LLC Operating Agreements - Frequently Asked Questions
An LLC operating agreement is a document that describes the operations of a limited liability company (LLC), in the same way as corporate by-laws describe the operations of a corporation. The owners of an LLC are called members.
This article discusses the LLC operating agreement and answers commonly-asked questions.
Does my LLC need an operating agreement?
Yes. Even a single-member LLC needs an operating agreement.
Here are some of the important reasons:
Description of Operations
As noted above, an operating agreement describes the operations of the LLC, listing the formation of the business and the procedures followed in the business. This discussion is helpful to the owner and a good way to ensure that appropriate records are being kept of proceedings.

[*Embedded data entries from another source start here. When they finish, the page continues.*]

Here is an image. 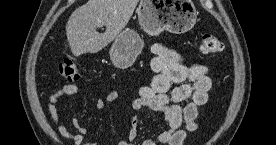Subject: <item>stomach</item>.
I'll list each match as a JSON object with an SVG mask.
<instances>
[{
  "mask_svg": "<svg viewBox=\"0 0 276 145\" xmlns=\"http://www.w3.org/2000/svg\"><path fill=\"white\" fill-rule=\"evenodd\" d=\"M137 14L142 29L150 36H157L163 31L179 34L192 29L198 12L192 0H141ZM142 48L138 33L125 29L111 46V61L119 69L129 68Z\"/></svg>",
  "mask_w": 276,
  "mask_h": 145,
  "instance_id": "stomach-1",
  "label": "stomach"
}]
</instances>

Separation of the Business
Having an operating agreement and keeping records of operations helps establish the separateness of the business from the owner for liability and tax purposes. If you don't have an operating agreement, you will find it more difficult to show that your business is separate from you. This is crucial, particularly if there is a liability issue.
An operating agreement also clarifies what happens if the owner dies or is unable to run the business. Your operating agreement should include a clause stipulating who will manage the LLC if you are unable to do so.
Without this specific provision, it may be difficult for your family to continue the business or dispose of it without a lengthy legal battle.
Avoid "Default Rules"
If an LLC has no operating agreement, it is subject to the "default rules" of the state in which the LLC is organized. These "default rules" are set out by the state.
Letting the state tell you how to dispose of your business assets is not what you want for your LLC.
Can I file the Articles of Organization myself and just let the attorney help with the operating agreement?
Articles of Organization are the documents filed with the state in which the LLC intends to operate. It is certainly possible to file Articles of Organization for your state without an attorney; many states have online filing and the form is simple. But you may want to check with an attorney to see if there are special requirements for your specific business that may require an attorney's help.
The following questions were answered by attorney Susan Dawson:
How does the structure of an LLC operating agreement differ from the structure of corporate by-laws?
An operating agreement is a merger of two corporate documents – the bylaws and the buy/sell agreement. Corporate bylaws dictate how the corporation is run – how voting occurs, what powers are granted to the directors vs. the president vs. the secretary, etc. The buy/sell is primarily the exit strategy – if you want to leave (or if you want another shareholder to leave), how does that happen? The operating agreement contains these same provisions – how does voting of the members or managers occur?
What can be approved by the managers and what requires member approval? It also talks about what happens if one member dies – does the LLC or the other members have to buy back the interest from the estate?
How does an operating agreement address tax elections?
The operating agreement has another important function: tax elections (how the LLC wants to be treated for tax purposes). Corporate tax law is fairly structured; not too many elections or choices need to be made about how the corporation is going to be treated for tax purposes. An LLC is different. The IRS requires the members of an LLC to elect a tax matters member. This person has primary responsibility (with the help of the LLC’s accountant) to make decisions about the various tax elections the LLC will be making.
The operating agreement sets out the members agreement about most tax elections so the tax matters person (and accountant) knows in advance how the LLC wants to be treated and which elections it wishes to make.
Without making these elections up front, various options may be closed off to you, and not restricting these decisions in the agreement gives the tax matters partner a lot of discretion to make decisions in his or her best interest (under the guise of being in the “best interest of the LLC”).
Is there specific language in an LLC about an operation that might need to be included to minimize liability?
An operating agreement can be the first line of defense against creditors. For example, an operating agreement should restrict creditors from taking advantage of certain provisions meant for the members only, a “not for the benefit of creditors” provision.
The operating agreement should also discuss how managers are protected – i.e. indemnification provisions – for the decisions they make. Managers have fiduciary duties to the members, but a manager’s first obligation is to make decisions in the best interest of the LLC. Sometimes what is in the best interest of the LLC is not necessarily in the best interest of the members. If you are a manager, you need to be protected from attack by the members, as long as you are acting in good faith and in the best interest of the LLC.
An operating agreement should also have a protection against the filing of a lien against a membership interest. If a member loses a personal lawsuit, that judgment may result in a lien against the member’s membership interest. If the LLC has a bank loan, this lien could be a violation of your loan agreement – in other words, the bank could call your loan because a member made a bad personal decision. An operating agreement can provide that if an LLC receives notice of a potential lien, that triggers the LLC’s right to buy the membership interest – usually at a discounted price.
These are just a few ways an operating agreement can protect its members from creditors.
Disclaimer: The information in this article is not intended to be tax or legal advice. Before you attempt to write an operating agreement, consult your tax and legal advisors.